Problem to work on:
From the records below, copy every line that contains the word "симулятор".

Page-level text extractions
========

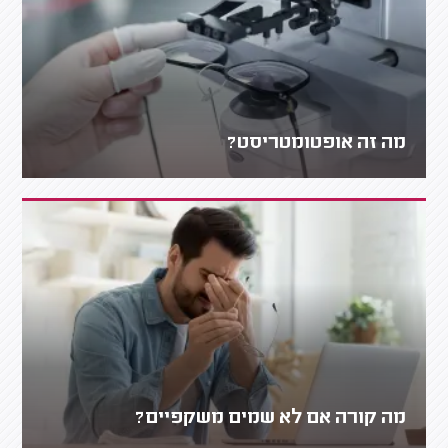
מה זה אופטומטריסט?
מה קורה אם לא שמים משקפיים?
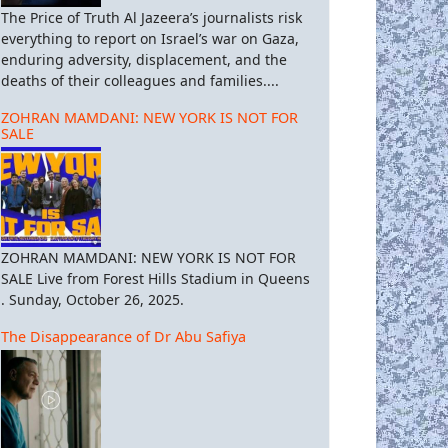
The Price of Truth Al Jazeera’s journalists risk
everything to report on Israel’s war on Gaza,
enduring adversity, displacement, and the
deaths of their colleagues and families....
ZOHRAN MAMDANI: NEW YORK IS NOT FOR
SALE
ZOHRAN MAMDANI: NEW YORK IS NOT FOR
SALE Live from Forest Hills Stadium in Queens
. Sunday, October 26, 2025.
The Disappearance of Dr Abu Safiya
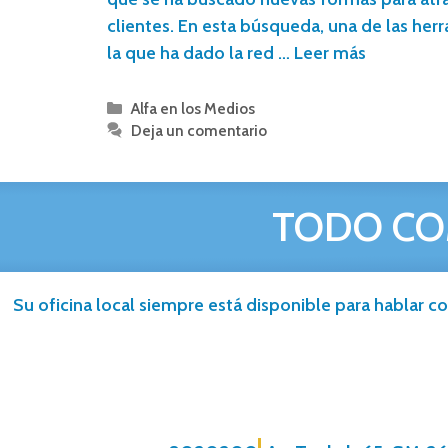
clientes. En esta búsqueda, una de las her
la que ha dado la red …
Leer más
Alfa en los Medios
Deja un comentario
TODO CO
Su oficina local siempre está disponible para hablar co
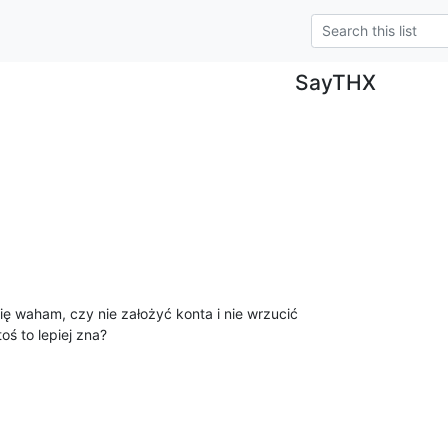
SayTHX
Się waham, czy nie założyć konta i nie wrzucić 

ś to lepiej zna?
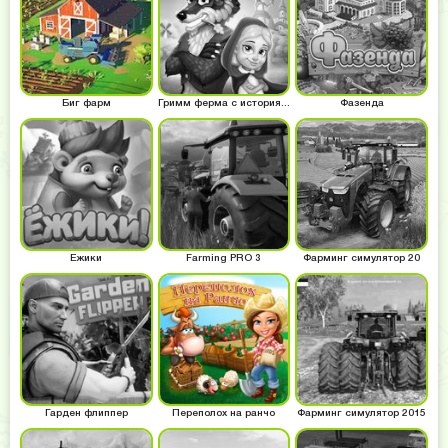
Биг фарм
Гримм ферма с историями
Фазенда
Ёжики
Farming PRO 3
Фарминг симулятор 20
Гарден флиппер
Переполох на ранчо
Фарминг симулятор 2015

========

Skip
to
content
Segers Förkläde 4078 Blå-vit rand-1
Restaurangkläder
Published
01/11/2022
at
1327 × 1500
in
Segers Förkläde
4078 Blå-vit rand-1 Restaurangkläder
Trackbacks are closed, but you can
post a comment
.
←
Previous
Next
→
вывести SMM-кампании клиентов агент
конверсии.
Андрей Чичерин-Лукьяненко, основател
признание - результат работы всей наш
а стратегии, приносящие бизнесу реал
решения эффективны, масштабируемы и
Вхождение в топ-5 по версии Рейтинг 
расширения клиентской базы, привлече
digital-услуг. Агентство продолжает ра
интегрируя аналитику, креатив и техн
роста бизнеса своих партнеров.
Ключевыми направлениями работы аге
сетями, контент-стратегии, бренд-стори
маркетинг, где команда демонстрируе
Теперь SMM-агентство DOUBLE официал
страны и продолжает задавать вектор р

========

Answer area:
Фарминг симулятор 20
Фарминг симулятор 2015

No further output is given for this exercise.